The tree shares one symbol space with the source model, so the whole
pathway API -- `common_pathways()`, `divergent_pathways()`,
`bootstrap_pathways()`, the plots -- composes onto an already-estimated
network with no conversion step.

## The boundary: sequences, never aggregated transitions

The hand-off works only when the object actually **carries its sequences**. A
*pure graph* projection -- nodes, edges and weights with the raw sequences
nulled out (an aggregated transition network) -- is **rejected**, on purpose:
the original sequences cannot be recovered from edge weights, so fabricating
them would be silently wrong.
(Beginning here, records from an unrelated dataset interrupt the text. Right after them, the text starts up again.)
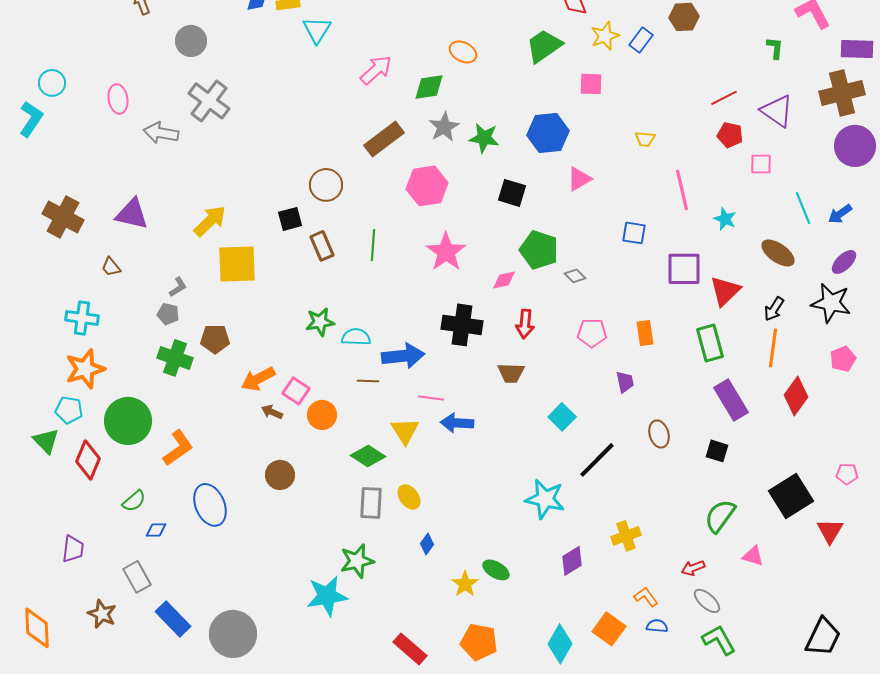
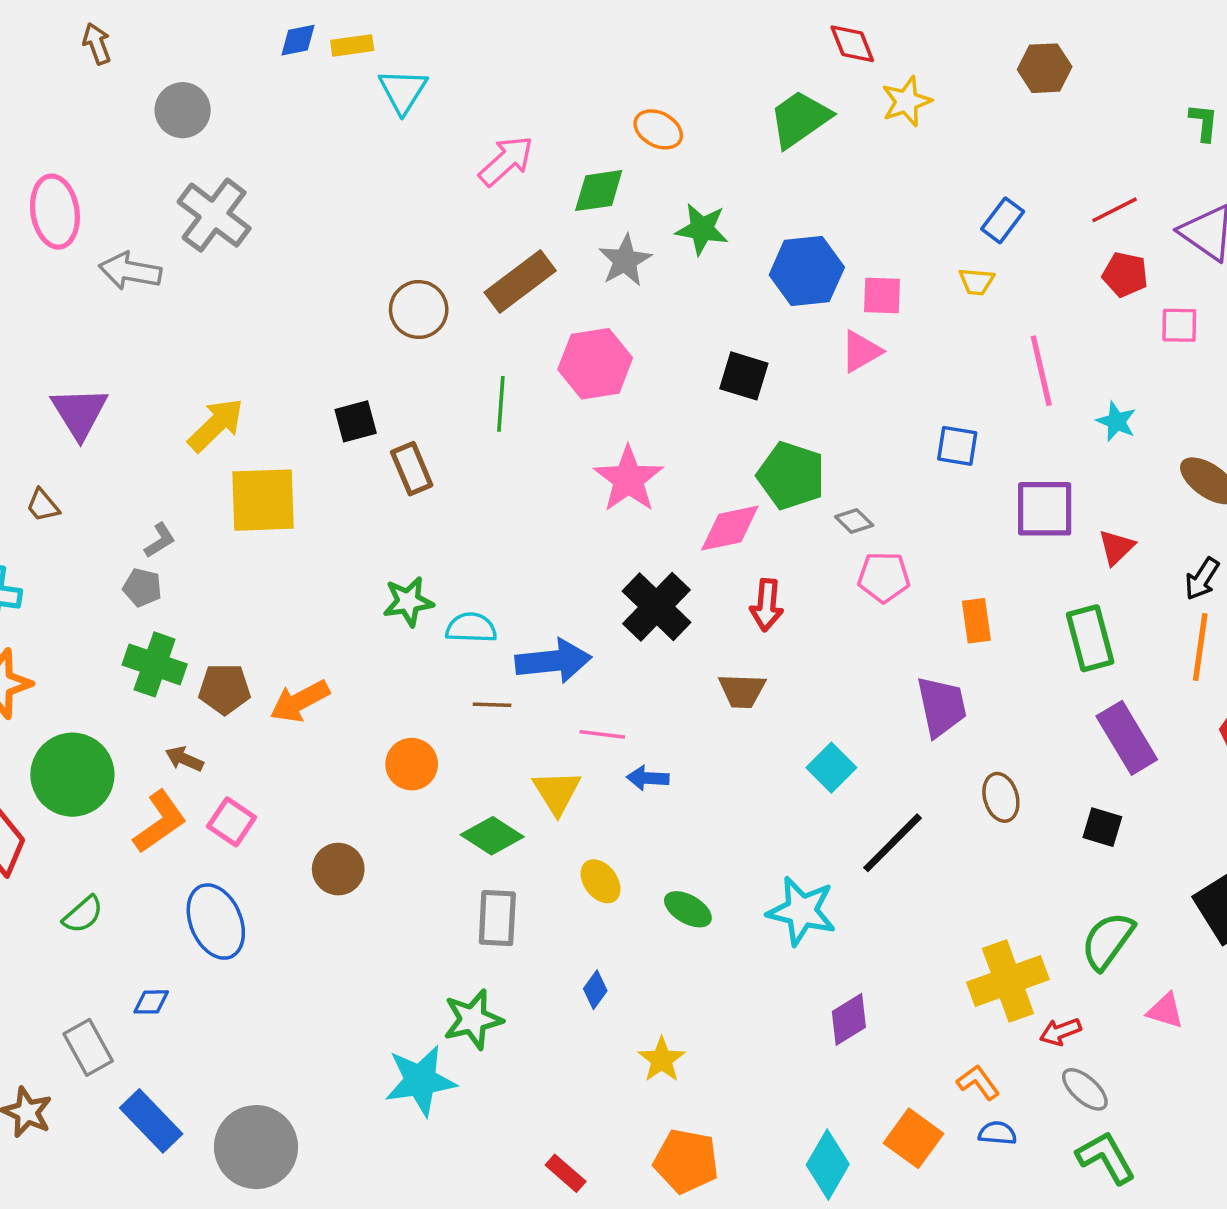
blue rectangle: (641, 40) -> (1003, 220), moved
pink square: (591, 84) -> (882, 296), moved
pink ellipse: (118, 99) -> (55, 212), size x1.4
green star: (484, 138) -> (702, 229), moved
brown circle: (326, 185) -> (419, 309), moved
purple triangle: (132, 214) -> (79, 413), turned 45
green line: (373, 245) -> (501, 404), moved
pink diamond: (504, 280) -> (730, 528), size x1.5
red triangle: (725, 291) -> (1116, 547), size x0.7
black cross: (462, 325) -> (656, 607), turned 36
pink pentagon: (592, 333) -> (884, 577), moved
brown pentagon: (215, 339) -> (225, 689), moved
purple trapezoid: (625, 382) -> (941, 706), size x1.6
pink square: (296, 391) -> (232, 822), moved
brown arrow: (272, 412) -> (184, 759), moved
blue arrow: (457, 423) -> (648, 778), size x0.7
yellow ellipse: (409, 497) -> (600, 881), moved
blue diamond: (156, 530) -> (151, 1002), moved
yellow cross: (626, 536) -> (1008, 981), moved, size x1.5
green ellipse: (496, 570) -> (688, 909), moved
red rectangle: (410, 649) -> (566, 1173), size x0.7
The same invariant rejects a bare numeric
transition matrix.

```{r pure-graph, eval = has_nest, error = TRUE}
graph_only <- build_tna(engagement)
graph_only$data <- NULL          # strip the stored sequences
context_tree(graph_only)         # -> informative error, not a fabricated fit
```

`transitiontrees` fits on raw sequences. If you have only an aggregated
network, go back to the sequence data it was built from.

## Group objects

The grouped constructors compose too. `context_tree()` recognises a
`group_tna` / `netobject_group` (a named list of per-group models) and fits
one tree per group, returning a `transitiontrees_group` that
`prune_tree()`, `compare_trees()`, and `compare_groups()` consume directly --
see the *Advanced analysis* vignette for the group workflow.